What could I answer but Yes, and what could the poor old man do but
shrink back into his corner, disappointed and abashed. Yet I was not
satisfied, nor was he, as I could see by the appealing glances he gave
me now and then from under the fallen masses of his long white hair.
But the landlady was complaisant and moved about the table and in and
out of the room with a bustling air that left us but little
opportunity for conversation. At length she was absent somewhat longer
than usual, whereupon the old man, suddenly lifting his head, cried
out:
"_She_ cannot tell the story. She has no feeling for it; she wasn't
_there_."
"And you were," I ventured.
"Yes, yes, I was there, always there; and I see it all now," he
murmured. "Fifty years ago, and I see it all as if it were happening
at this moment before my eyes.
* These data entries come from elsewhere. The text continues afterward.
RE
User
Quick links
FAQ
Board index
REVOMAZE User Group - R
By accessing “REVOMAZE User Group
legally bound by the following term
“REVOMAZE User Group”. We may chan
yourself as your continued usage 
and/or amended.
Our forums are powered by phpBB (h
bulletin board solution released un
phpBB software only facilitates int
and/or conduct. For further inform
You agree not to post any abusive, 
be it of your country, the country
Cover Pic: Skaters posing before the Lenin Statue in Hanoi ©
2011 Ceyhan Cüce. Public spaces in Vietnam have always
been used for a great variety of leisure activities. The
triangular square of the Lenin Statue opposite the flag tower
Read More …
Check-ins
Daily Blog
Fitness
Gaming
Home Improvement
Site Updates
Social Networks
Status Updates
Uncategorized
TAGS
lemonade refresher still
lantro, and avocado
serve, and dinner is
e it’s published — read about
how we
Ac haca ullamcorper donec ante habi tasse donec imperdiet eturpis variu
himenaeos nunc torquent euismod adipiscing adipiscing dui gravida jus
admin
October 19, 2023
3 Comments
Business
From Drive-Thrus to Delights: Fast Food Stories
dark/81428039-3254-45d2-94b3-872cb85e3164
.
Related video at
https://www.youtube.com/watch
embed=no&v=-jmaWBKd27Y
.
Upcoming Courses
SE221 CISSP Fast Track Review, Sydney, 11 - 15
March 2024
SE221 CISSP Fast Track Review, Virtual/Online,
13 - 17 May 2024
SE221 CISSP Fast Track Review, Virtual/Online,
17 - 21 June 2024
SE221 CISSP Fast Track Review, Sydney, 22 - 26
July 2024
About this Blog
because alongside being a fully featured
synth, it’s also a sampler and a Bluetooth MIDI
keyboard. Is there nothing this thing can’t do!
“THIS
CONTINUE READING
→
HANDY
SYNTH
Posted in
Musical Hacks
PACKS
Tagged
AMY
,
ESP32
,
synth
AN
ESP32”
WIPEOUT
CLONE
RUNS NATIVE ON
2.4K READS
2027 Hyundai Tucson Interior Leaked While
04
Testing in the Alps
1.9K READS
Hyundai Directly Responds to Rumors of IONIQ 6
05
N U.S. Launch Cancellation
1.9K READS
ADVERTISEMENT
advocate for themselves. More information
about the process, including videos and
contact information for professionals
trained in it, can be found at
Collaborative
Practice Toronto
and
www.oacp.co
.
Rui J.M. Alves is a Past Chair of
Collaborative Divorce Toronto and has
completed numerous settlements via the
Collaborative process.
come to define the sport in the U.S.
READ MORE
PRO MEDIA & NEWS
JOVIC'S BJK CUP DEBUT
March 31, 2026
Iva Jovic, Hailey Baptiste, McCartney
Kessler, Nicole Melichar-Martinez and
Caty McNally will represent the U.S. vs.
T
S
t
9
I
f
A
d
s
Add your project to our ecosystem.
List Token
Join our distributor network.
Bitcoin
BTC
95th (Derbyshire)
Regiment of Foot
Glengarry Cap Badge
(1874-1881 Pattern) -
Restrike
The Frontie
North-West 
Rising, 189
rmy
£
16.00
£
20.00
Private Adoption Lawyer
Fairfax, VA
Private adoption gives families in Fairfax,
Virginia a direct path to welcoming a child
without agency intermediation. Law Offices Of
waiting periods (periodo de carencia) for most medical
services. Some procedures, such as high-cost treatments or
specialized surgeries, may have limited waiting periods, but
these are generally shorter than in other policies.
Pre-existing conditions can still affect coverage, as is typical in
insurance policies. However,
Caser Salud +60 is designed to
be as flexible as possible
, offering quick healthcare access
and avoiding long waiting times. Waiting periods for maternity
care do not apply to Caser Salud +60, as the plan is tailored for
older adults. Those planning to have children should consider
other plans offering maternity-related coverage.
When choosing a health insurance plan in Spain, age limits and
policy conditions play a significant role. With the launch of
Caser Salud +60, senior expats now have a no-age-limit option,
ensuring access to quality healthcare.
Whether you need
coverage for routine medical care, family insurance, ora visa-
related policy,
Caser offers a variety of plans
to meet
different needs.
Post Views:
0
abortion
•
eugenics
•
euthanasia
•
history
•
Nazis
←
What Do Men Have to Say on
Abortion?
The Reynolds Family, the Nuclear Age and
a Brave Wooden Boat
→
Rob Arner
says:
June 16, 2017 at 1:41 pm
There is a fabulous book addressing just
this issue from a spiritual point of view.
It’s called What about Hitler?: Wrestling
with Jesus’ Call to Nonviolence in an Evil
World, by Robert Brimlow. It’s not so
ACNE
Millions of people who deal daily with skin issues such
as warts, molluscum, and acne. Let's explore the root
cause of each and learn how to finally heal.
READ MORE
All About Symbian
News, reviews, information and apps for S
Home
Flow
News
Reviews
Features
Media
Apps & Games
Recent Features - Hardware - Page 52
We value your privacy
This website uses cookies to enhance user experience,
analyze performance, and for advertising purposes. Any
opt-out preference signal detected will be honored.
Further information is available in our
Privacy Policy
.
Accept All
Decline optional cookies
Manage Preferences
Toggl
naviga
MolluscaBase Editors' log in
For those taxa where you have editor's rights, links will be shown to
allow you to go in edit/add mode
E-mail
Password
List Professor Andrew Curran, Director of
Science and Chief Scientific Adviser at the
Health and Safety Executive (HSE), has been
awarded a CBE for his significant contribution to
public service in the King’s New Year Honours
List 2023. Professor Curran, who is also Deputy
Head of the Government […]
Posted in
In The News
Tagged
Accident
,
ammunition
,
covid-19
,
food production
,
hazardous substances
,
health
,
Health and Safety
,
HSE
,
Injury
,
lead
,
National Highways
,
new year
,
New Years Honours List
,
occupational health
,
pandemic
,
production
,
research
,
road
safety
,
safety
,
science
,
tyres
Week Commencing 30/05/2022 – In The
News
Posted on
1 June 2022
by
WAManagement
But she will not let me talk about it,"
he complained, as the sound of her footsteps was heard again on the
kitchen boards. "Though it makes me young again, she always stops me
just as if I were a child. But she cannot help my showing you--"
Here her steps became audible in the hall, and his words died away on
his lips. By the time she had entered, he was seated with his head
half turned aside, and his form bent over as if he were in spirit a
thousand miles from the spot.
Amused at his cunning, and interested in spite of myself at the
childish eagerness he displayed to tell his tale, I waited with a
secret impatience almost as great as his own perhaps, for her to leave
the room again, and thus give him the opportunity of finishing his
sentence. At last there came an imperative call for her presence
without, and she hurried away. She was no sooner gone than the old man
exclaimed:
"I have it all written down. I wrote it years and years ago, at the
very time it happened. She cannot keep me from showing you that; no,
no, she cannot keep me from showing you that." And rising to his feet
with a difficulty that for the first time revealed to me the full
extent of his infirmity, he hobbled slowly across the floor to the
open door, through which he passed with many cunning winks and nods.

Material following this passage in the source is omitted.